Records to use: Begin
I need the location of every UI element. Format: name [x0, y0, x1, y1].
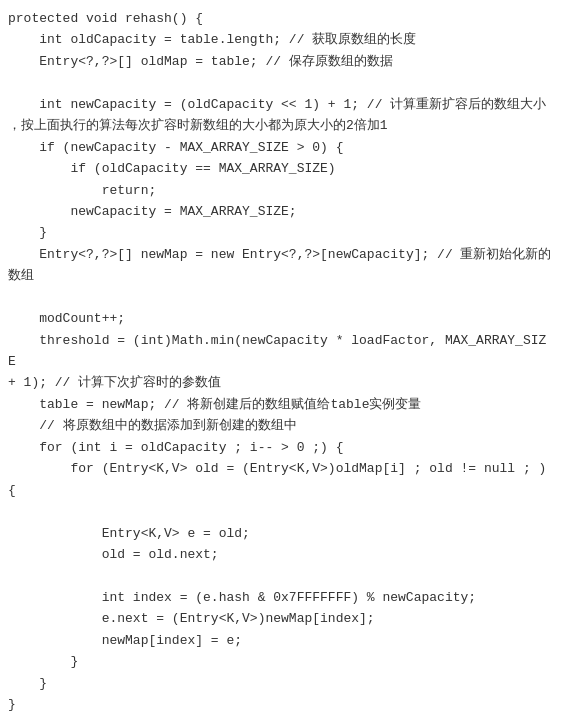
code-line: + 1); // 计算下次扩容时的参数值 [8, 372, 552, 393]
code-line: { [8, 480, 552, 501]
code-line: return; [8, 180, 552, 201]
code-line: for (int i = oldCapacity ; i-- > 0 ;) { [8, 437, 552, 458]
code-line: e.next = (Entry<K,V>)newMap[index]; [8, 608, 552, 629]
code-line: for (Entry<K,V> old = (Entry<K,V>)oldMap… [8, 458, 552, 479]
code-line: protected void rehash() { [8, 8, 552, 29]
code-line: Entry<?,?>[] newMap = new Entry<?,?>[new… [8, 244, 552, 265]
code-line [8, 287, 552, 308]
code-block: protected void rehash() { int oldCapacit… [0, 0, 564, 718]
code-line: if (oldCapacity == MAX_ARRAY_SIZE) [8, 158, 552, 179]
code-line: Entry<K,V> e = old; [8, 523, 552, 544]
code-line: modCount++; [8, 308, 552, 329]
code-line: newMap[index] = e; [8, 630, 552, 651]
code-line: int index = (e.hash & 0x7FFFFFFF) % newC… [8, 587, 552, 608]
code-line: } [8, 222, 552, 243]
code-line: } [8, 673, 552, 694]
code-line: table = newMap; // 将新创建后的数组赋值给table实例变量 [8, 394, 552, 415]
code-line: // 将原数组中的数据添加到新创建的数组中 [8, 415, 552, 436]
code-line [8, 565, 552, 586]
code-line: newCapacity = MAX_ARRAY_SIZE; [8, 201, 552, 222]
code-line: Entry<?,?>[] oldMap = table; // 保存原数组的数据 [8, 51, 552, 72]
code-line [8, 72, 552, 93]
code-line [8, 501, 552, 522]
code-line: if (newCapacity - MAX_ARRAY_SIZE > 0) { [8, 137, 552, 158]
code-line: threshold = (int)Math.min(newCapacity * … [8, 330, 552, 373]
code-line: ，按上面执行的算法每次扩容时新数组的大小都为原大小的2倍加1 [8, 115, 552, 136]
code-line: } [8, 651, 552, 672]
code-line: old = old.next; [8, 544, 552, 565]
code-line: } [8, 694, 552, 715]
code-line: int oldCapacity = table.length; // 获取原数组… [8, 29, 552, 50]
code-line: int newCapacity = (oldCapacity << 1) + 1… [8, 94, 552, 115]
code-line: 数组 [8, 265, 552, 286]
Records to use: End
Your goal: Give the number of lines above that include "next". Write nothing else.

Output below: 2